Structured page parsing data
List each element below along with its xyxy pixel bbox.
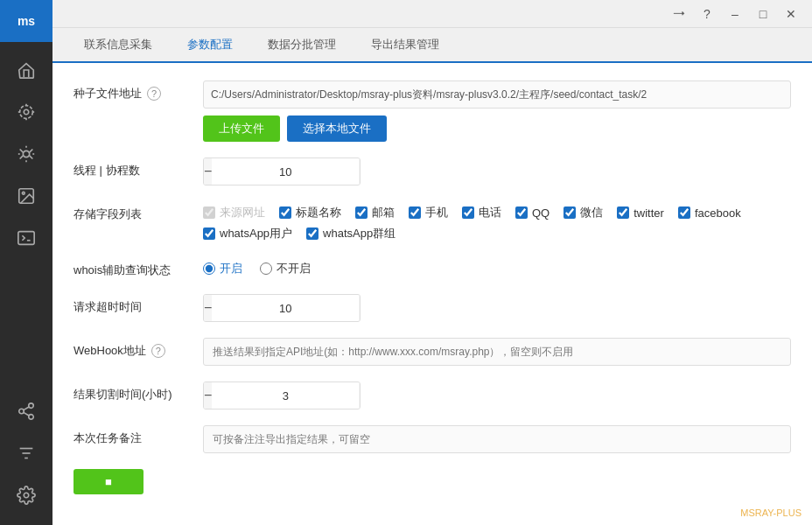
maximize-button[interactable]: □: [749, 2, 777, 26]
submit-row: ■: [74, 469, 791, 494]
webhook-label: WebHook地址 ?: [74, 338, 203, 359]
webhook-input[interactable]: [203, 338, 791, 366]
checkbox-whatsapp-group-label: whatsApp群组: [323, 226, 396, 242]
split-input[interactable]: [212, 389, 359, 402]
checkbox-twitter-input[interactable]: [617, 206, 629, 219]
whois-row: whois辅助查询状态 开启 不开启: [74, 257, 791, 278]
checkbox-wechat-label: 微信: [580, 205, 603, 220]
svg-line-10: [30, 156, 33, 159]
close-button[interactable]: ✕: [777, 2, 805, 26]
svg-point-1: [20, 106, 33, 119]
thread-label: 线程 | 协程数: [74, 158, 203, 178]
checkbox-wechat-input[interactable]: [564, 206, 576, 219]
checkbox-whatsapp-user-input[interactable]: [203, 228, 215, 240]
webhook-row: WebHook地址 ?: [74, 338, 791, 366]
checkbox-twitter[interactable]: twitter: [617, 205, 664, 220]
checkbox-twitter-label: twitter: [634, 206, 664, 220]
timeout-input[interactable]: [212, 302, 359, 315]
checkbox-mobile-label: 手机: [425, 205, 448, 220]
sidebar-item-filter[interactable]: [7, 434, 46, 472]
checkbox-whatsapp-group-input[interactable]: [306, 228, 318, 240]
split-increase-button[interactable]: +: [359, 382, 360, 410]
seed-help-icon[interactable]: ?: [147, 87, 161, 101]
checkbox-mobile[interactable]: 手机: [409, 205, 448, 220]
whois-off[interactable]: 不开启: [260, 261, 311, 276]
tab-batch[interactable]: 数据分批管理: [250, 28, 354, 63]
timeout-label: 请求超时时间: [74, 294, 203, 315]
sidebar-item-settings[interactable]: [7, 476, 46, 514]
checkbox-title-input[interactable]: [279, 206, 291, 219]
webhook-control: [203, 338, 791, 366]
sidebar-item-share[interactable]: [7, 392, 46, 430]
sidebar-item-network[interactable]: [7, 93, 46, 131]
webhook-help-icon[interactable]: ?: [151, 344, 165, 358]
seed-file-label: 种子文件地址 ?: [74, 80, 203, 102]
tab-contact[interactable]: 联系信息采集: [66, 28, 170, 63]
whois-on-input[interactable]: [203, 262, 215, 275]
split-stepper: − +: [203, 382, 360, 410]
note-row: 本次任务备注: [74, 425, 791, 453]
thread-increase-button[interactable]: +: [359, 158, 360, 186]
sidebar-item-spider[interactable]: [7, 135, 46, 173]
svg-rect-17: [18, 232, 34, 245]
move-icon: ⭢: [665, 2, 693, 26]
note-control: [203, 425, 791, 453]
seed-file-input[interactable]: [203, 80, 791, 108]
submit-button[interactable]: ■: [74, 469, 144, 494]
whois-on[interactable]: 开启: [203, 261, 242, 276]
file-btn-group: 上传文件 选择本地文件: [203, 116, 791, 142]
note-input[interactable]: [203, 425, 791, 453]
split-decrease-button[interactable]: −: [204, 382, 212, 410]
thread-stepper: − +: [203, 158, 360, 186]
whois-radio-group: 开启 不开启: [203, 257, 791, 276]
sidebar-item-image[interactable]: [7, 177, 46, 215]
checkbox-source-label: 来源网址: [220, 205, 265, 220]
timeout-decrease-button[interactable]: −: [204, 294, 212, 322]
checkbox-phone-input[interactable]: [462, 206, 474, 219]
checkbox-title-label: 标题名称: [296, 205, 341, 220]
checkbox-facebook[interactable]: facebook: [678, 205, 741, 220]
upload-button[interactable]: 上传文件: [203, 116, 280, 142]
checkbox-title[interactable]: 标题名称: [279, 205, 341, 220]
timeout-increase-button[interactable]: +: [359, 294, 360, 322]
sidebar-item-terminal[interactable]: [7, 219, 46, 257]
whois-off-label: 不开启: [276, 261, 311, 276]
thread-decrease-button[interactable]: −: [204, 158, 212, 186]
svg-point-16: [22, 192, 24, 194]
app-logo: ms: [0, 0, 52, 42]
svg-point-20: [19, 409, 24, 414]
checkbox-source-input[interactable]: [203, 206, 215, 219]
help-button[interactable]: ?: [693, 2, 721, 26]
form-content: 种子文件地址 ? 上传文件 选择本地文件 线程 | 协程数 − +: [52, 63, 812, 525]
checkbox-email-input[interactable]: [355, 206, 368, 219]
minimize-button[interactable]: –: [721, 2, 749, 26]
timeout-control: − +: [203, 294, 791, 322]
checkbox-mobile-input[interactable]: [409, 206, 421, 219]
checkbox-whatsapp-group[interactable]: whatsApp群组: [306, 226, 396, 242]
svg-line-7: [20, 150, 24, 153]
tab-export[interactable]: 导出结果管理: [354, 28, 457, 63]
seed-file-control: 上传文件 选择本地文件: [203, 80, 791, 142]
checkbox-email[interactable]: 邮箱: [355, 205, 395, 220]
checkbox-wechat[interactable]: 微信: [564, 205, 603, 220]
thread-input[interactable]: [212, 165, 359, 178]
checkbox-qq-input[interactable]: [515, 206, 528, 219]
svg-point-19: [29, 403, 34, 409]
split-row: 结果切割时间(小时) − +: [74, 382, 791, 410]
split-label: 结果切割时间(小时): [74, 382, 203, 402]
local-file-button[interactable]: 选择本地文件: [287, 116, 387, 142]
checkbox-facebook-input[interactable]: [678, 206, 690, 219]
checkbox-qq[interactable]: QQ: [515, 205, 550, 220]
whois-off-input[interactable]: [260, 262, 272, 275]
tab-params[interactable]: 参数配置: [170, 28, 250, 63]
checkbox-source[interactable]: 来源网址: [203, 205, 265, 220]
checkbox-whatsapp-user[interactable]: whatsApp用户: [203, 226, 292, 242]
timeout-stepper: − +: [203, 294, 360, 322]
whois-on-label: 开启: [220, 261, 242, 276]
checkbox-whatsapp-user-label: whatsApp用户: [220, 226, 292, 242]
sidebar-item-home[interactable]: [7, 51, 46, 89]
svg-point-6: [23, 150, 29, 157]
checkbox-phone[interactable]: 电话: [462, 205, 501, 220]
tab-bar: 联系信息采集 参数配置 数据分批管理 导出结果管理: [52, 28, 812, 63]
thread-control: − +: [203, 158, 791, 186]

> THE PROBLEM
A faithful copy of all the data above is required, printed exactly and with no pictures.

> RESULT
List each element below along with its xyxy pixel bbox.
maximize-button[interactable]: □: [749, 2, 777, 26]
submit-row: ■: [74, 469, 791, 494]
webhook-label: WebHook地址 ?: [74, 338, 203, 359]
webhook-input[interactable]: [203, 338, 791, 366]
checkbox-whatsapp-group-label: whatsApp群组: [323, 226, 396, 242]
split-input[interactable]: [212, 389, 359, 402]
checkbox-twitter-input[interactable]: [617, 206, 629, 219]
whois-row: whois辅助查询状态 开启 不开启: [74, 257, 791, 278]
checkbox-wechat-label: 微信: [580, 205, 603, 220]
svg-line-10: [30, 156, 33, 159]
close-button[interactable]: ✕: [777, 2, 805, 26]
svg-point-1: [20, 106, 33, 119]
thread-label: 线程 | 协程数: [74, 158, 203, 178]
checkbox-wechat-input[interactable]: [564, 206, 576, 219]
checkbox-whatsapp-user-input[interactable]: [203, 228, 215, 240]
webhook-row: WebHook地址 ?: [74, 338, 791, 366]
checkbox-twitter[interactable]: twitter: [617, 205, 664, 220]
checkbox-twitter-label: twitter: [634, 206, 664, 220]
timeout-input[interactable]: [212, 302, 359, 315]
checkbox-mobile-label: 手机: [425, 205, 448, 220]
sidebar-item-filter[interactable]: [7, 434, 46, 472]
checkbox-whatsapp-group-input[interactable]: [306, 228, 318, 240]
split-increase-button[interactable]: +: [359, 382, 360, 410]
seed-help-icon[interactable]: ?: [147, 87, 161, 101]
checkbox-mobile[interactable]: 手机: [409, 205, 448, 220]
whois-off[interactable]: 不开启: [260, 261, 311, 276]
tab-batch[interactable]: 数据分批管理: [250, 28, 354, 63]
timeout-label: 请求超时时间: [74, 294, 203, 315]
sidebar-item-settings[interactable]: [7, 476, 46, 514]
checkbox-title-input[interactable]: [279, 206, 291, 219]
webhook-control: [203, 338, 791, 366]
sidebar-item-share[interactable]: [7, 392, 46, 430]
sidebar-item-network[interactable]: [7, 93, 46, 131]
webhook-help-icon[interactable]: ?: [151, 344, 165, 358]
seed-file-label: 种子文件地址 ?: [74, 80, 203, 102]
tab-contact[interactable]: 联系信息采集: [66, 28, 170, 63]
whois-on-input[interactable]: [203, 262, 215, 275]
split-stepper: − +: [203, 382, 360, 410]
note-row: 本次任务备注: [74, 425, 791, 453]
thread-increase-button[interactable]: +: [359, 158, 360, 186]
sidebar-item-spider[interactable]: [7, 135, 46, 173]
svg-rect-17: [18, 232, 34, 245]
move-icon: ⭢: [665, 2, 693, 26]
note-control: [203, 425, 791, 453]
seed-file-input[interactable]: [203, 80, 791, 108]
submit-button[interactable]: ■: [74, 469, 144, 494]
whois-on[interactable]: 开启: [203, 261, 242, 276]
file-btn-group: 上传文件 选择本地文件: [203, 116, 791, 142]
note-input[interactable]: [203, 425, 791, 453]
split-decrease-button[interactable]: −: [204, 382, 212, 410]
thread-stepper: − +: [203, 158, 360, 186]
whois-radio-group: 开启 不开启: [203, 257, 791, 276]
sidebar-item-image[interactable]: [7, 177, 46, 215]
checkbox-source-label: 来源网址: [220, 205, 265, 220]
timeout-decrease-button[interactable]: −: [204, 294, 212, 322]
checkbox-phone-input[interactable]: [462, 206, 474, 219]
checkbox-title-label: 标题名称: [296, 205, 341, 220]
checkbox-facebook[interactable]: facebook: [678, 205, 741, 220]
upload-button[interactable]: 上传文件: [203, 116, 280, 142]
checkbox-title[interactable]: 标题名称: [279, 205, 341, 220]
timeout-increase-button[interactable]: +: [359, 294, 360, 322]
sidebar-item-terminal[interactable]: [7, 219, 46, 257]
whois-off-label: 不开启: [276, 261, 311, 276]
thread-decrease-button[interactable]: −: [204, 158, 212, 186]
svg-point-16: [22, 192, 24, 194]
app-logo: ms: [0, 0, 52, 42]
svg-point-20: [19, 409, 24, 414]
checkbox-source-input[interactable]: [203, 206, 215, 219]
help-button[interactable]: ?: [693, 2, 721, 26]
form-content: 种子文件地址 ? 上传文件 选择本地文件 线程 | 协程数 − +: [52, 63, 812, 525]
checkbox-email-input[interactable]: [355, 206, 368, 219]
minimize-button[interactable]: –: [721, 2, 749, 26]
timeout-control: − +: [203, 294, 791, 322]
checkbox-mobile-input[interactable]: [409, 206, 421, 219]
checkbox-whatsapp-group[interactable]: whatsApp群组: [306, 226, 396, 242]
svg-line-7: [20, 150, 24, 153]
tab-export[interactable]: 导出结果管理: [354, 28, 457, 63]
seed-file-control: 上传文件 选择本地文件: [203, 80, 791, 142]
checkbox-email[interactable]: 邮箱: [355, 205, 395, 220]
checkbox-wechat[interactable]: 微信: [564, 205, 603, 220]
thread-input[interactable]: [212, 165, 359, 178]
checkbox-qq-input[interactable]: [515, 206, 528, 219]
svg-point-19: [29, 403, 34, 409]
split-row: 结果切割时间(小时) − +: [74, 382, 791, 410]
split-label: 结果切割时间(小时): [74, 382, 203, 402]
local-file-button[interactable]: 选择本地文件: [287, 116, 387, 142]
checkbox-facebook-input[interactable]: [678, 206, 690, 219]
checkbox-qq[interactable]: QQ: [515, 205, 550, 220]
whois-off-input[interactable]: [260, 262, 272, 275]
tab-params[interactable]: 参数配置: [170, 28, 250, 63]
checkbox-source[interactable]: 来源网址: [203, 205, 265, 220]
checkbox-whatsapp-user[interactable]: whatsApp用户: [203, 226, 292, 242]
timeout-stepper: − +: [203, 294, 360, 322]
whois-on-label: 开启: [220, 261, 242, 276]
checkbox-whatsapp-user-label: whatsApp用户: [220, 226, 292, 242]
sidebar-item-home[interactable]: [7, 51, 46, 89]
svg-point-6: [23, 150, 29, 157]
checkbox-phone[interactable]: 电话: [462, 205, 501, 220]
tab-bar: 联系信息采集 参数配置 数据分批管理 导出结果管理: [52, 28, 812, 63]
thread-control: − +: [203, 158, 791, 186]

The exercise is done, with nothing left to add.